He isn't sure about any of it, mainly because he's rather skeptical about the entire concept of love, has never had an organic comprehension of it. His family was so difficult, and Naruto is hardly any easier, though for diametrically opposite reasons – but yes, Naruto would be the obvious candidate, the obvious hypothesis for any inquiry about love.

Except Naruto is something exceptionally basic to him, something that resides underneath the layers of words, and talking has always been simpler with Kakashi. The man thinks like him; Naruto feels like him.

"This'd be where I say I don't want your lies or your pity," Kakashi says. "If I were the hero of a story, and had pride and assurances." His crooked smile is back, black blotches of old pain twisting up his neck and brushing the edge of it.

"I'd never offer anyone pity," Sasuke says, and about this he is certain. "There's not a one who deserves it."

"I disagree," Kakashi says mildly, hand on the door. "I think there are far too many who do."

"You done?" comes Naruto's distinctly over-excited voice trough the opening door, words tumbling gracelessly over each other. "Did it work? Is he–"

"Why don't you come in and see for yourself?"

Of course, Naruto is right in front of the bed Sasuke's still sprawling indecently across when the sentence is only yet begun. His hand is caught in its movement, left hanging in the air between them, as though he dares not take the chance he might be reaching for the wrong person.

"Sasuke?" He breathes it arduously, anguished, like one attempting to draw air into his lungs under water.

"Ah," Sasuke says. "Yeah, it's me." He clarifies: "The same me I was this morning."

"Thank god," Naruto utters, in a choked rushed voice, and immediately proceeds to cause Sasuke to doubt the idiot understands ribs are not actually made of titanium and thus liable to break when hugged this hard.

It is strikingly different from Kakashi's touch, with none of the calculation, none of the instinctive technique, the utter certainty of how to gain whatever reaction he wants. Those who kill well fuck well, or so Sasuke's experience claims. Both arts demand a delicate touch, a body able to act while the mind is washed under by emotion and doubt.

He cannot deny it was quite pleasurable to have Kakashi's hands and mouth on him.

Kakashi who would never tug too hard, never go too fast, never stop at the inopportune moments.

(of course, neither would orochimaru)

He rests his chin against the top of Naruto's head (banishing thought).

"Remember to stop by the hospital tomorrow," Kakashi says, and Sasuke opens his eyes to look at the collected face with the sharp contrast between normal-pale and sickly-translucent-pallid skin. "Sakura thinks you've promised."

"It's unnecessary," Sasuke claims.

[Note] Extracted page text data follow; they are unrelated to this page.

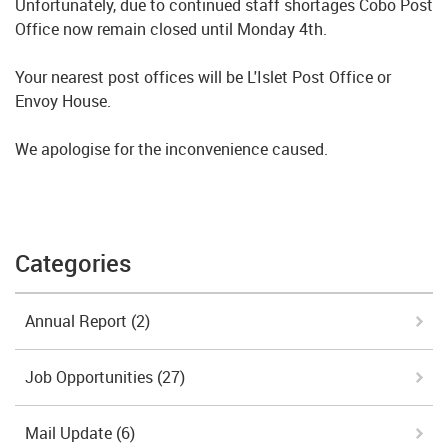
Unfortunately, due to continued staff shortages Cobo Post
Office now remain closed until Monday 4th.
Your nearest post offices will be L'Islet Post Office or
Envoy House.
We apologise for the inconvenience caused.
Categories
Annual Report
(2)
Job Opportunities
(27)
Mail Update
(6)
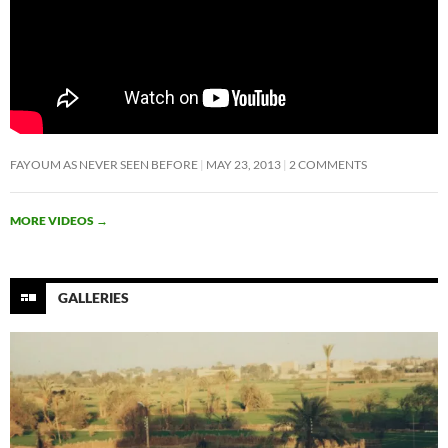
FAYOUM AS NEVER SEEN BEFORE
MAY 23, 2013
2 COMMENTS
MORE VIDEOS
→
GALLERIES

What can they do for him there? More importantly, what would he let them do?

"On the contrary," Kakashi says, and Sasuke needs not ask him to elaborate, shouldn't have to need that elaboration at all: "She's still yours, and it goes both ways, more often than not."

(bonds never tie down just one of the connected individuals)

"I'll go," he says, sullen, and Kakashi offers a condescending, entertained smirk before he leaves.

There seems always to be a girl, Sasuke muses. A healer who can't heal any of the real wounds and gets hurt trying. Tsunade, Rin, Sakura. The broken third wheel that makes it so much harder for the two working ones to roll the wagon forward.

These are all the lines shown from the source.